Take an Inventory of Your Digital Assets
Start by creating an inventory of your digital assets. It’s important to know what assets you have before you create a plan for them.
When taking your inventory, make sure to write down:
- The asset type
- Where it’s stored
- How to access the asset (username and password)
- Its estimated value
Once you know exactly what you have, it will be much easier to figure out how you want your digital assets to be managed after your death.
Determine How You Want to Manage These Assets
What do you want to do with each asset after your death? If you don’t given an indication of how you want your assets to be handled, then that decision will fall to somebody else- at best, a family member, or at worst, the government. If you have investment accounts, what do you want to do with those accounts? If you have digital property, what are your continuity plans?
It’s important to come up with a plan for each individual asset.
Designate Someone to Manage Your Digital Assets
Someone should be in charge of your digital assets. An executor should be assigned to properly manage your digital assets as part of your estate plan.
Get it in Writing
Making your plan official is only possible if you get everything in writing. You want to be sure that everything is as detailed as possible so that there’s no question what you want to happen to your digital assets.
Importance of Creating a Plan for Your Data
You accumulate a lot of digital data that you can leave to your loved ones or family members. If you don’t create a plan, the accounts and assets that you have may become inactive and frozen, leaving your loved ones with no opportunity to retain control of them.
Since digital assets are still “relatively new,” a lot of people are just starting to add them to their estate plans.
Laws often don’t exist pertaining to digital assets, so it’s up to you to determine what happens – if anything – with your assets. Creating a plan:
- Provides guidance for what happens to your data
- Unblocks digital assets for beneficiaries
- Removes potential legal questions pertaining to your assets and their conveyance
A plan helps you override data privacy laws and ensures that the digital assets that you want to share are shared with the beneficiaries that you assign.
Otherwise, the data will remain private, may never even be found by your family, or may even be deleted.
Social media platforms are already offering the opportunity to allow you to leave your accounts active in some way. Facebook uses “legacy contacts” to gain control over your Facebook, while Twitter and LinkedIn allow for account deletion by providing proof the person is deceased.
Inheriting Digital Assets
The beneficiary, or the person that you name to take control of your digital assets, will receive an activation code that will begin the inheritance process. Inheritance is not immediate. Instead, the “blocking period” will begin which, allows for a certain amount of time to elapse before the process completes.

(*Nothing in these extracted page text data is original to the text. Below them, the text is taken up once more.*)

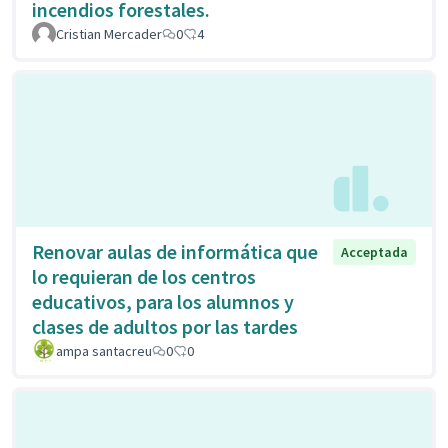
incendios forestales.
Cristian Mercader
0
4
Renovar aulas de informática que
Acceptada
lo requieran de los centros
educativos, para los alumnos y
clases de adultos por las tardes
ampa santacreu
0
0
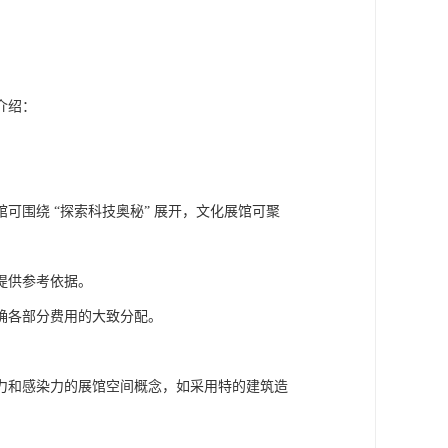
介绍：
围绕 “探索科技奥秘” 展开，文化展馆可聚
提供参考依据。
确各部分费用的大致分配。
力和感染力的展馆空间概念，如采用特的建筑造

The blocking period is in place for security reasons. Perhaps you’re not dead and the process was initiated as a mistake. In this case, you would be able to take action to maintain control of your assets.
Beneficiary Process Begins
Once the blocking period is over, beneficiaries will receive the assigned:
- Files
- Passwords
You’ll assign the files and passwords that you want people to receive. Anything that is not assigned will not be shared. Beneficiaries will receive only the data that is assigned to them and will be able to download this information.
Typically, there’s a 90-day period for beneficiaries to download the files and passwords that you assign to them. Afterwards, the files will no longer be accessible. Of course, this time period can change on a service-by-service basis.
With digital assets growing in importance and becoming an integral part of estate planning, it’s important to put some focus on digital assets and the inheritance process. Speak to your adviser to planner to discuss adding your digital assets to your estate plan.